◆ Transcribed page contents
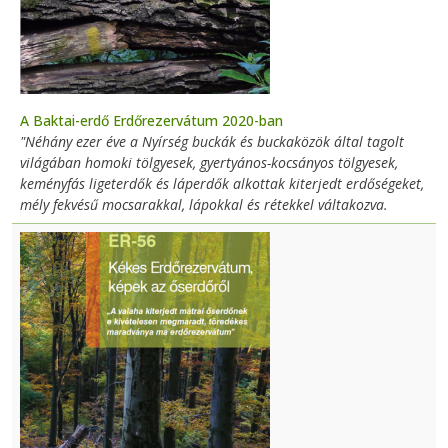
A Baktai-erdő Erdőrezervátum 2020-ban
"Néhány ezer éve a Nyírség buckák és buckaközök által tagolt
világában homoki tölgyesek, gyertyános-kocsányos tölgyesek,
keményfás ligeterdők és láperdők alkottak kiterjedt erdőségeket,
mély fekvésű mocsarakkal, lápokkal és rétekkel váltakozva.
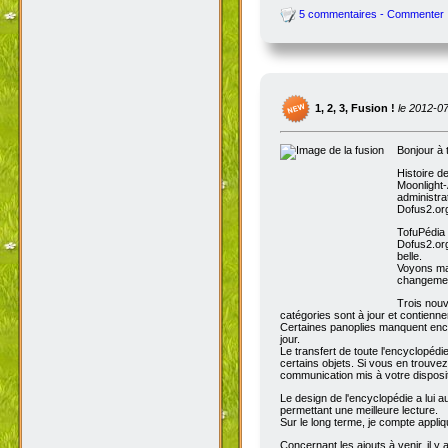
5 commentaires - Commenter
1, 2, 3, Fusion !
le 2012-0
Bonjour à 
Histoire d
Moonlight-
administra
Dofus2.org
TofuPédia
Dofus2.org
belle.
Voyons mai
changemen
Trois nouv
catégories sont à jour et contienn
Certaines panoplies manquent enco
jour.
Le transfert de toute l'encyclopédi
certains objets. Si vous en trouve
communication mis à votre disposit
Le design de l'encyclopédie a lui au
permettant une meilleure lecture.
Sur le long terme, je compte appli
Concernant les ajouts à venir, il y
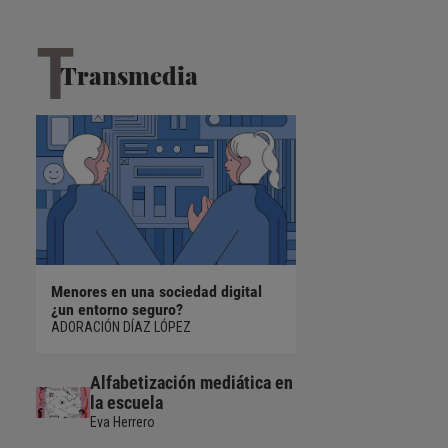
T
Transmedia
IA
¿PANTALLAS EN LA INFANCIA, SÍ O
LOS DE
SE EN
NO? LO QUE DICE LA CIENCIA
TAMBIÉ
Menores en una sociedad digital
¿Prohibición de 
INTERN
POR DAVID BUENO
¿un entorno seguro?
menores?
POR NA
ADORACIÓN DÍAZ LÓPEZ
MARÍA DEL MAR G
Alfabetización mediática en
la escuela
Eva Herrero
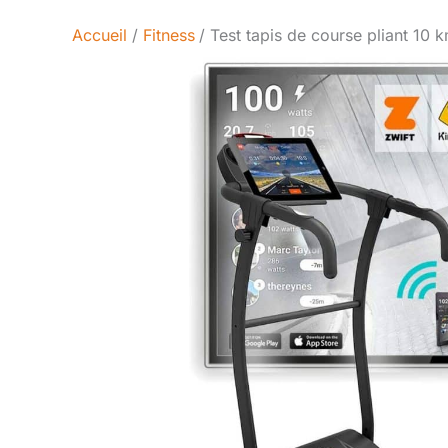
Accueil
Fitness
Test tapis de course pliant 10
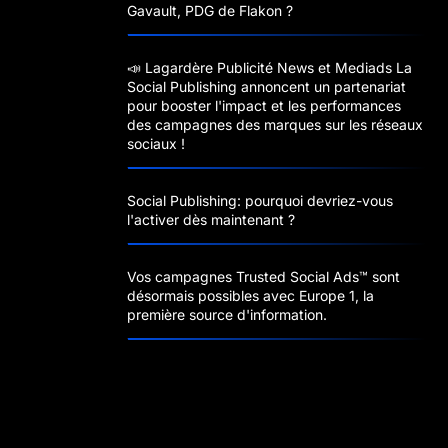
Gavault, PDG de Flakon ?
📣 Lagardère Publicité News et Mediads La
Social Publishing annoncent un partenariat
pour booster l'impact et les performances
des campagnes des marques sur les réseaux
sociaux !
Social Publishing: pourquoi devriez-vous
l'activer dès maintenant ?
Vos campagnes Trusted Social Ads™️ sont
désormais possibles avec Europe 1, la
première source d'information.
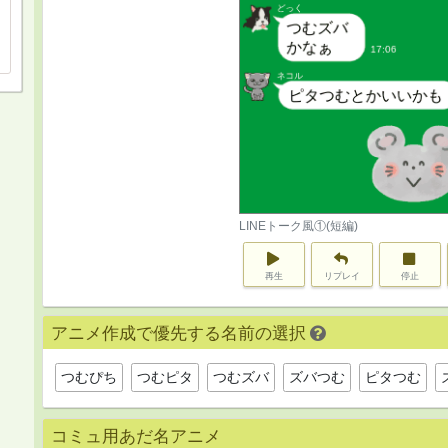
LINEトーク風①(短編)
再生
リプレイ
停止
アニメ作成で優先する名前の選択
つむぴち
つむピタ
つむズバ
ズバつむ
ピタつむ
コミュ用あだ名アニメ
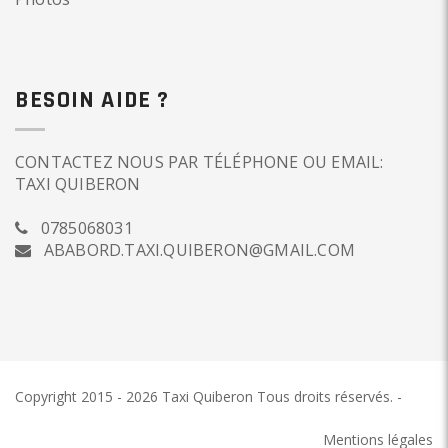
BESOIN AIDE ?
CONTACTEZ NOUS PAR TÉLÉPHONE OU EMAIL:
TAXI QUIBERON
0785068031
ABABORD.TAXI.QUIBERON@GMAIL.COM
Copyright 2015 - 2026 Taxi Quiberon
Tous droits réservés.
-
Taxi
Quiberon
Mentions légales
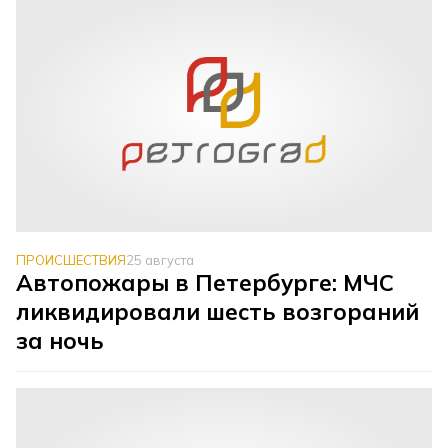
ПРОИСШЕСТВИЯ
25 августа
Автопожары в Петербурге: МЧС
ликвидировали шесть возгораний
за ночь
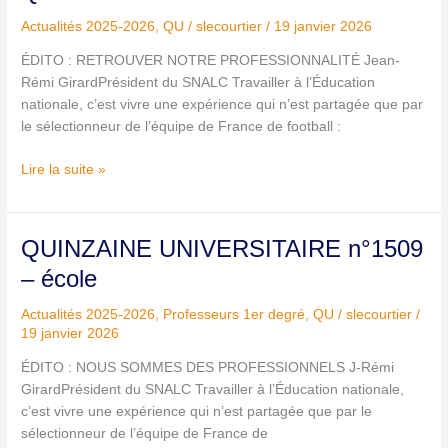
UNIVERSITAIRE
Actualités 2025-2026
,
QU
/
slecourtier
/
19 janvier 2026
n°1509
ÉDITO : RETROUVER NOTRE PROFESSIONNALITÉ Jean-
Rémi GirardPrésident du SNALC Travailler à l’Éducation
nationale, c’est vivre une expérience qui n’est partagée que par
le sélectionneur de l’équipe de France de football :
Lire la suite »
QUINZAINE
QUINZAINE UNIVERSITAIRE n°1509
UNIVERSITAIRE
– école
n°1509
–
Actualités 2025-2026
,
Professeurs 1er degré
,
QU
/
slecourtier
/
école
19 janvier 2026
ÉDITO : NOUS SOMMES DES PROFESSIONNELS J-Rémi
GirardPrésident du SNALC Travailler à l’Éducation nationale,
c’est vivre une expérience qui n’est partagée que par le
sélectionneur de l’équipe de France de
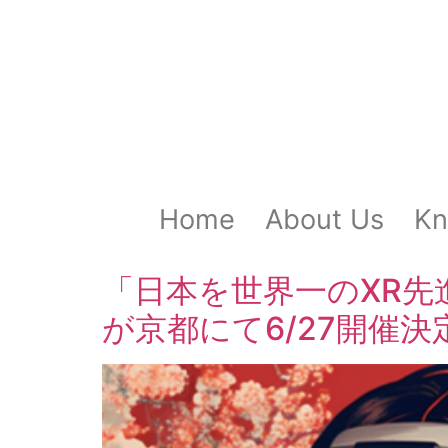
Home
About Us
Kn
「日本を世界一のXR先進地
が京都にて6/27開催決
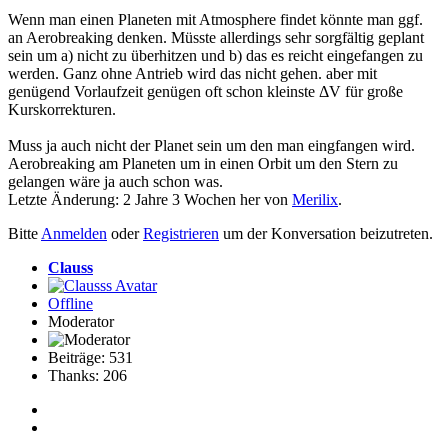
Wenn man einen Planeten mit Atmosphere findet könnte man ggf.
an Aerobreaking denken. Müsste allerdings sehr sorgfältig geplant
sein um a) nicht zu überhitzen und b) das es reicht eingefangen zu
werden. Ganz ohne Antrieb wird das nicht gehen. aber mit
genügend Vorlaufzeit genügen oft schon kleinste ΔV für große
Kurskorrekturen.
Muss ja auch nicht der Planet sein um den man eingfangen wird.
Aerobreaking am Planeten um in einen Orbit um den Stern zu
gelangen wäre ja auch schon was.
Letzte Änderung: 2 Jahre 3 Wochen her von
Merilix
.
Bitte
Anmelden
oder
Registrieren
um der Konversation beizutreten.
Clauss
Offline
Moderator
Beiträge: 531
Thanks: 206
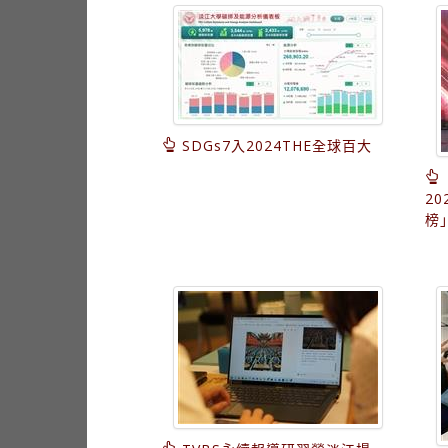
SDGs7入2024THE全球百大
2
榜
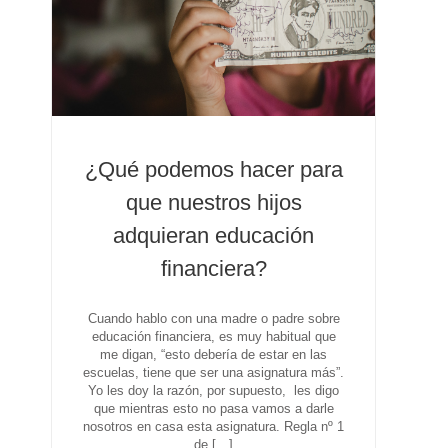
¿Qué podemos hacer para
que nuestros hijos
adquieran educación
financiera?
Cuando hablo con una madre o padre sobre
educación financiera, es muy habitual que
me digan, “esto debería de estar en las
escuelas, tiene que ser una asignatura más”.
Yo les doy la razón, por supuesto, les digo
que mientras esto no pasa vamos a darle
nosotros en casa esta asignatura. Regla nº 1
de […]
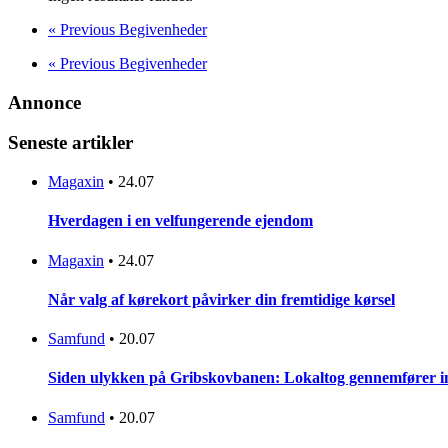
«
Previous Begivenheder
«
Previous Begivenheder
Annonce
Seneste artikler
Magaxin
•
24.07
Hverdagen i en velfungerende ejendom
Magaxin
•
24.07
Når valg af kørekort påvirker din fremtidige kørsel
Samfund
•
20.07
Siden ulykken på Gribskovbanen: Lokaltog gennemfører initi
Samfund
•
20.07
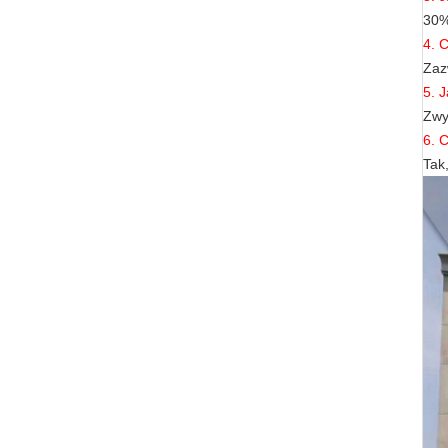
30%
4. 
Zaz
5. 
Zwy
6. 
Tak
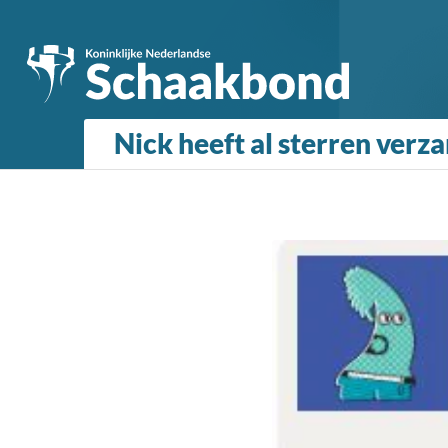
Nick heeft al sterren verz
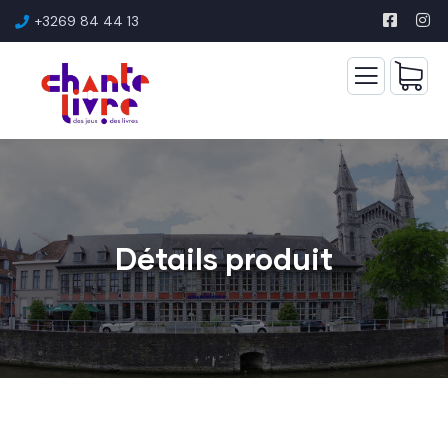
+3269 84 44 13
Détails produit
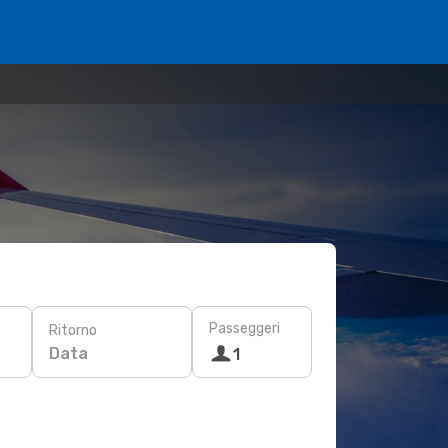
Passeggeri
Ritorno
Data
1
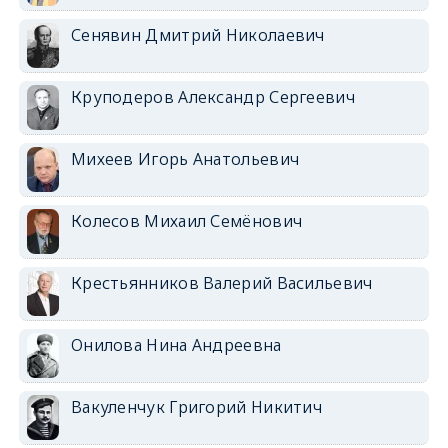
Сенявин Дмитрий Николаевич
Круподеров Александр Сергеевич
Михеев Игорь Анатольевич
Колесов Михаил Семёнович
Крестьянников Валерий Васильевич
Онилова Нина Андреевна
Вакуленчук Григорий Никитич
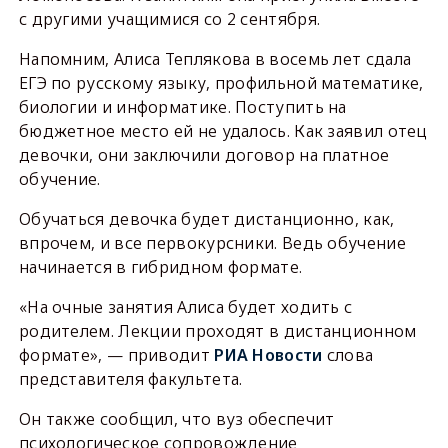
с другими учащимися со 2 сентября.
Напомним, Алиса Теплякова в восемь лет сдала
ЕГЭ по русскому языку, профильной математике,
биологии и информатике. Поступить на
бюджетное место ей не удалось. Как заявил отец
девочки, они заключили договор на платное
обучение.
Обучаться девочка будет дистанционно, как,
впрочем, и все первокурсники. Ведь обучение
начинается в гибридном формате.
«На очные занятия Алиса будет ходить с
родителем. Лекции проходят в дистанционном
формате», — приводит
РИА Новости
слова
представителя факультета.
Он также сообщил, что вуз обеспечит
психологическое сопровождение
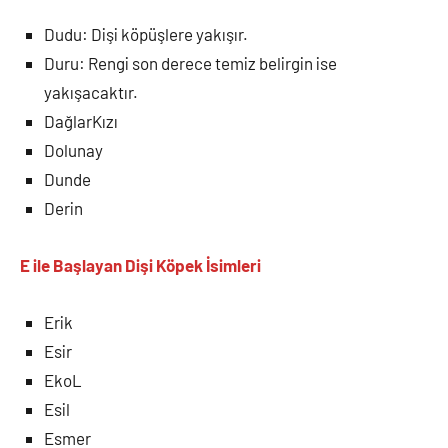
Dudu: Dişi köpüşlere yakışır.
Duru: Rengi son derece temiz belirgin ise
yakışacaktır.
DağlarKızı
Dolunay
Dunde
Derin
E ile Başlayan
Dişi Köpek İsimleri
Erik
Esir
EkoL
Esil
Esmer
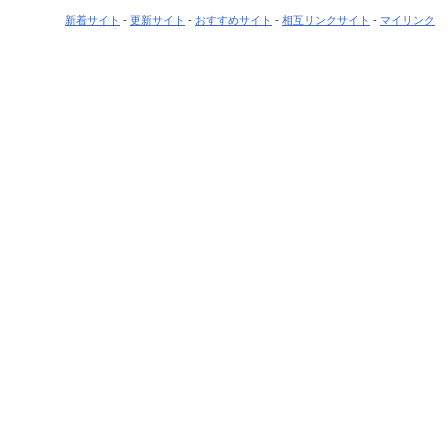
新着サイト
-
更新サイト
-
おすすめサイト
-
相互リンクサイト
-
マイリンク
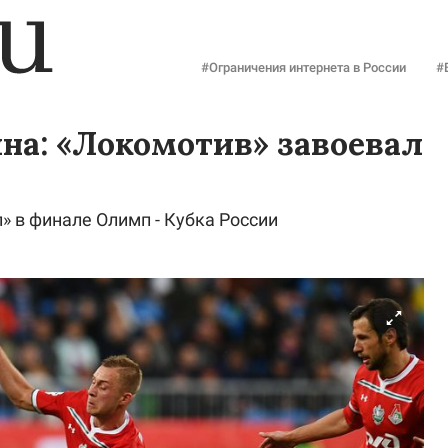
#Ограничения интернета в России
#
на: «Локомотив» завоевал
» в финале Олимп - Кубка России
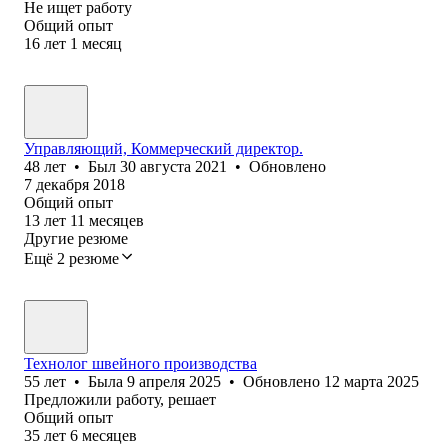
Не ищет работу
Общий опыт
16
лет
1
месяц
Управляющий, Коммерческий директор.
48
лет
•
Был
30 августа 2021
•
Обновлено
7 декабря 2018
Общий опыт
13
лет
11
месяцев
Другие резюме
Ещё 2 резюме
Технолог швейного производства
55
лет
•
Была
9 апреля 2025
•
Обновлено
12 марта 2025
Предложили работу, решает
Общий опыт
35
лет
6
месяцев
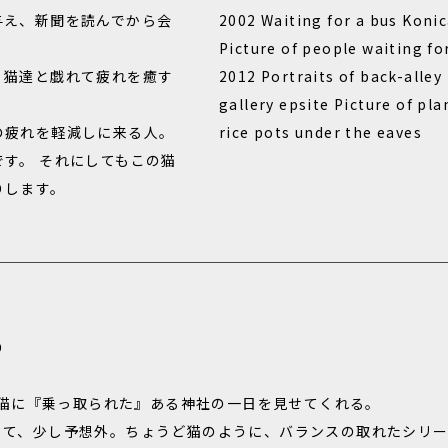
与え、新聞を読んでから会
2002 Waiting for a bus Koni
Picture of people waiting fo
、猫達と戯れて疲れを癒す
2012 Portraits of back-alle
gallery epsite Picture of pla
の疲れを軽減しに来る人。
rice pots under the eaves
す。 それにしてもこの猫
りします。
り
は、猫に『乗っ取られた』ある神社の一日を見せてくれる。
くて、少し予想外。ちょうど猫のように、バランスの取れたシリー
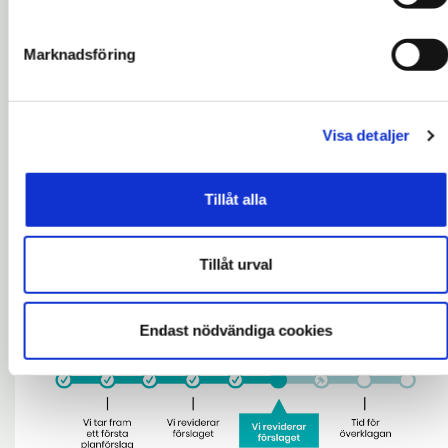
Etapp 2
Marknadsföring
2022, kvartal 2, Projektstart
2024, 18/6 - 14/9, Samråd
Visa detaljer
2026, kvartal 2, Granskning
2026, kvartal 4, Antagande
Tillåt alla
2026, kvartal 4, Laga kraft
Tillåt urval
Endast nödvändiga cookies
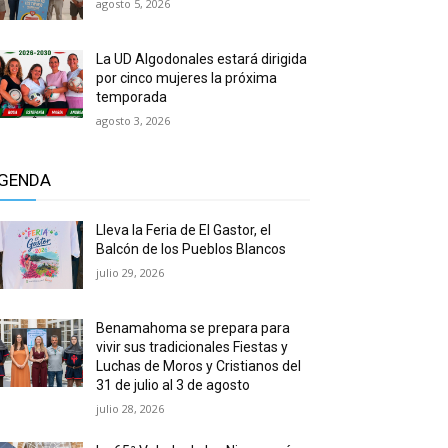
agosto 5, 2026
La UD Algodonales estará dirigida
por cinco mujeres la próxima
temporada
agosto 3, 2026
GENDA
Lleva la Feria de El Gastor, el
Balcón de los Pueblos Blancos
julio 29, 2026
Benamahoma se prepara para
vivir sus tradicionales Fiestas y
Luchas de Moros y Cristianos del
31 de julio al 3 de agosto
julio 28, 2026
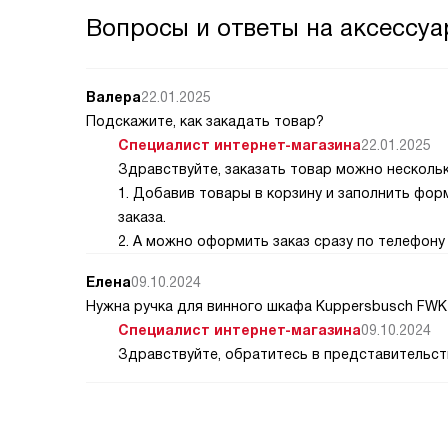
Вопросы и ответы на аксессуа
Валера
22.01.2025
Подскажите, как закадать товар?
Специалист интернет-магазина
22.01.2025
Здравствуйте, заказать товар можно несколь
1. Добавив товары в корзину и заполнить фо
заказа.
2. А можно оформить заказ сразу по телефону 
Елена
09.10.2024
Нужна ручка для винного шкафа Kuppersbusch FWK 
Специалист интернет-магазина
09.10.2024
Здравствуйте, обратитесь в представительств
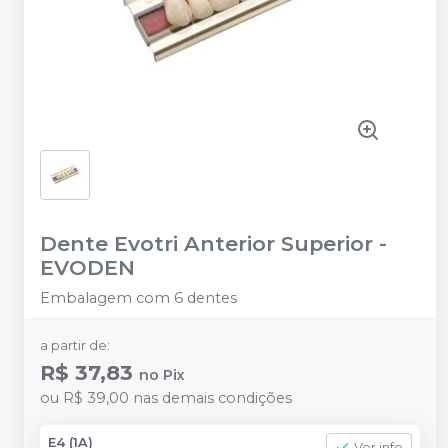
Dente Evotri Anterior Superior
-
EVODEN
Embalagem com 6 dentes
a partir de:
R$ 37,83
no
Pix
ou
R$ 39,00
nas demais condições
E4 (1A)
Ver info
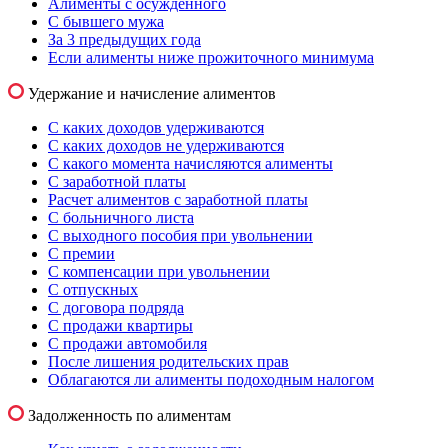
Алименты с осужденного
С бывшего мужа
За 3 предыдущих года
Если алименты ниже прожиточного минимума
Удержание и начисление алиментов
С каких доходов удерживаются
С каких доходов не удерживаются
С какого момента начисляются алименты
С заработной платы
Расчет алиментов с заработной платы
С больничного листа
С выходного пособия при увольнении
С премии
С компенсации при увольнении
С отпускных
С договора подряда
С продажи квартиры
С продажи автомобиля
После лишения родительских прав
Облагаются ли алименты подоходным налогом
Задолженность по алиментам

◆ What is needed
Return only the lines from the one that contains "2024, 18/6 - 14/9, Samråd" through the closing line of the data, inclusive, reproduced exactly and with every picture left out.

◆ Solution to this task
2024, 18/6 - 14/9, Samråd
Visa detaljer
2026, kvartal 2, Granskning
2026, kvartal 4, Antagande
Tillåt alla
2026, kvartal 4, Laga kraft
Tillåt urval
Endast nödvändiga cookies
agosto 5, 2026
La UD Algodonales estará dirigida
por cinco mujeres la próxima
temporada
agosto 3, 2026
GENDA
Lleva la Feria de El Gastor, el
Balcón de los Pueblos Blancos
julio 29, 2026
Benamahoma se prepara para
vivir sus tradicionales Fiestas y
Luchas de Moros y Cristianos del
31 de julio al 3 de agosto
julio 28, 2026
Вопросы и ответы на аксессуа
Валера
22.01.2025
Подскажите, как закадать товар?
Специалист интернет-магазина
22.01.2025
Здравствуйте, заказать товар можно несколь
1. Добавив товары в корзину и заполнить фо
заказа.
2. А можно оформить заказ сразу по телефону 
Елена
09.10.2024
Нужна ручка для винного шкафа Kuppersbusch FWK 
Специалист интернет-магазина
09.10.2024
Здравствуйте, обратитесь в представительств
Dente Evotri Anterior Superior
-
EVODEN
Embalagem com 6 dentes
a partir de:
R$ 37,83
no
Pix
ou
R$ 39,00
nas demais condições
E4 (1A)
Ver info
Алименты с осужденного
С бывшего мужа
За 3 предыдущих года
Если алименты ниже прожиточного минимума
Удержание и начисление алиментов
С каких доходов удерживаются
С каких доходов не удерживаются
С какого момента начисляются алименты
С заработной платы
Расчет алиментов с заработной платы
С больничного листа
С выходного пособия при увольнении
С премии
С компенсации при увольнении
С отпускных
С договора подряда
С продажи квартиры
С продажи автомобиля
После лишения родительских прав
Облагаются ли алименты подоходным налогом
Задолженность по алиментам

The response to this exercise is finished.